▸ Exercise directions
Return, from the listing below, each line where the word "زندگی" appears.

*** Data supplied ***

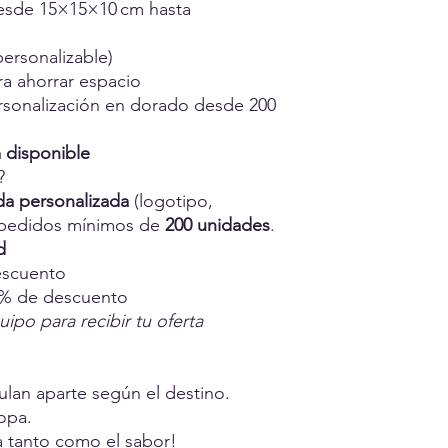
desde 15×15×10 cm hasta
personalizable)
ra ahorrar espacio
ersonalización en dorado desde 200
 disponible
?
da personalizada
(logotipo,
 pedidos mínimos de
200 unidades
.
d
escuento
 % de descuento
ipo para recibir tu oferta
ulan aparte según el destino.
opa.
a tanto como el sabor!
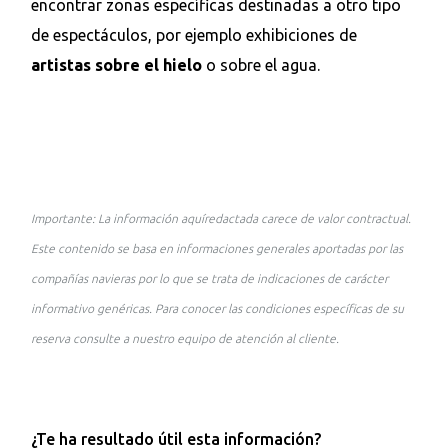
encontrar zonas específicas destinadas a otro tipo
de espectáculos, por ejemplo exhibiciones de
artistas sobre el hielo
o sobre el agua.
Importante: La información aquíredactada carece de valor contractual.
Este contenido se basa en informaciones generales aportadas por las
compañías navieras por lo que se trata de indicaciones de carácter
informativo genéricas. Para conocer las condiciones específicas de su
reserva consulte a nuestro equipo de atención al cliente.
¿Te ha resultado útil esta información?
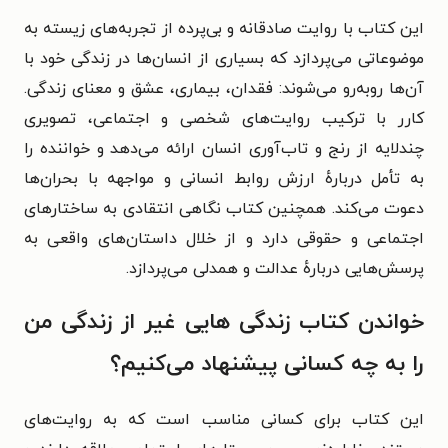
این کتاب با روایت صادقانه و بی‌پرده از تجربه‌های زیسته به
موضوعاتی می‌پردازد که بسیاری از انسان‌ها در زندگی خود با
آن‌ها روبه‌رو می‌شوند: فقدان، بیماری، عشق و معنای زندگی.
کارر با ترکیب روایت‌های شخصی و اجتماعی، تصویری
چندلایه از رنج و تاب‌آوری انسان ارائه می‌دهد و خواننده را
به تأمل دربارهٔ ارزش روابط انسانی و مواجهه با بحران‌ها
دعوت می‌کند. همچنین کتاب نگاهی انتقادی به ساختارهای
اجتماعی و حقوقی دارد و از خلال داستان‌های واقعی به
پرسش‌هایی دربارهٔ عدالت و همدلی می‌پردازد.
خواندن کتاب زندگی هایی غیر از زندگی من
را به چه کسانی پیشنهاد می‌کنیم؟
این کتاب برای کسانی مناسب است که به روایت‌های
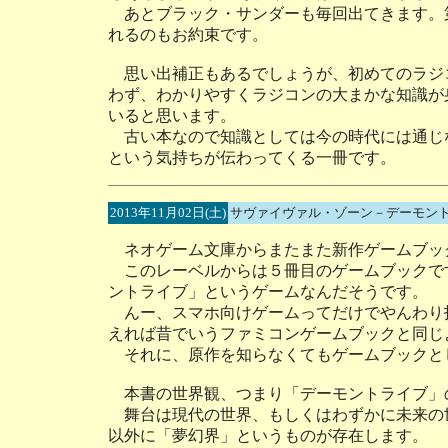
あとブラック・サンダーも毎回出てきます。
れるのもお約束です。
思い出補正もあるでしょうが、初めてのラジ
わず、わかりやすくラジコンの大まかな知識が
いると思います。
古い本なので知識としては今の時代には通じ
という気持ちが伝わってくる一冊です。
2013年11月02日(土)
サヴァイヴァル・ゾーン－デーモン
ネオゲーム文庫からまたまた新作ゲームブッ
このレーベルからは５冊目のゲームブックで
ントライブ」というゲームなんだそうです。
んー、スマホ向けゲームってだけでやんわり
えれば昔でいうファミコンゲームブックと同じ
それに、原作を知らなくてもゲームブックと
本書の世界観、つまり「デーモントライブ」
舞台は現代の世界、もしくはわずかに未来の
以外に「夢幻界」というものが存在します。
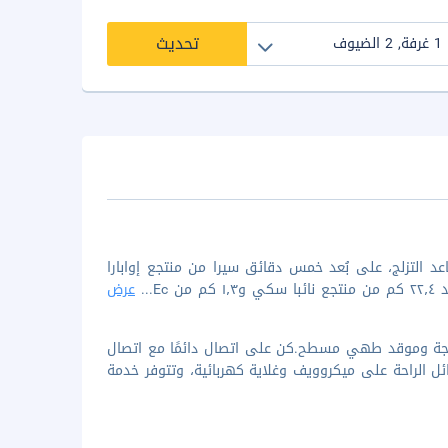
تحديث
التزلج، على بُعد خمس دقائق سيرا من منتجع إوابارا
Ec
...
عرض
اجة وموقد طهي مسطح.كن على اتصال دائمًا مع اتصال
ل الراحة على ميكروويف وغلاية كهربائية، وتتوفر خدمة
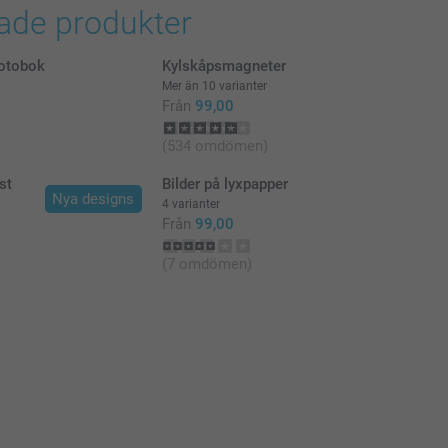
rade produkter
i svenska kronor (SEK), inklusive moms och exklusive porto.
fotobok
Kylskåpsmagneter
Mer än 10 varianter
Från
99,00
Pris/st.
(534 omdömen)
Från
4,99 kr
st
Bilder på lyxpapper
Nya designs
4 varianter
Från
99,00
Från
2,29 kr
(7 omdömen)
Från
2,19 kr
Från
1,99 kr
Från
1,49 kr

***

▸ Written solution
موضوعاتی می‌پردازد که بسیاری از انسان‌ها در زندگی خود با
آن‌ها روبه‌رو می‌شوند: فقدان، بیماری، عشق و معنای زندگی.
خواندن کتاب زندگی هایی غیر از زندگی من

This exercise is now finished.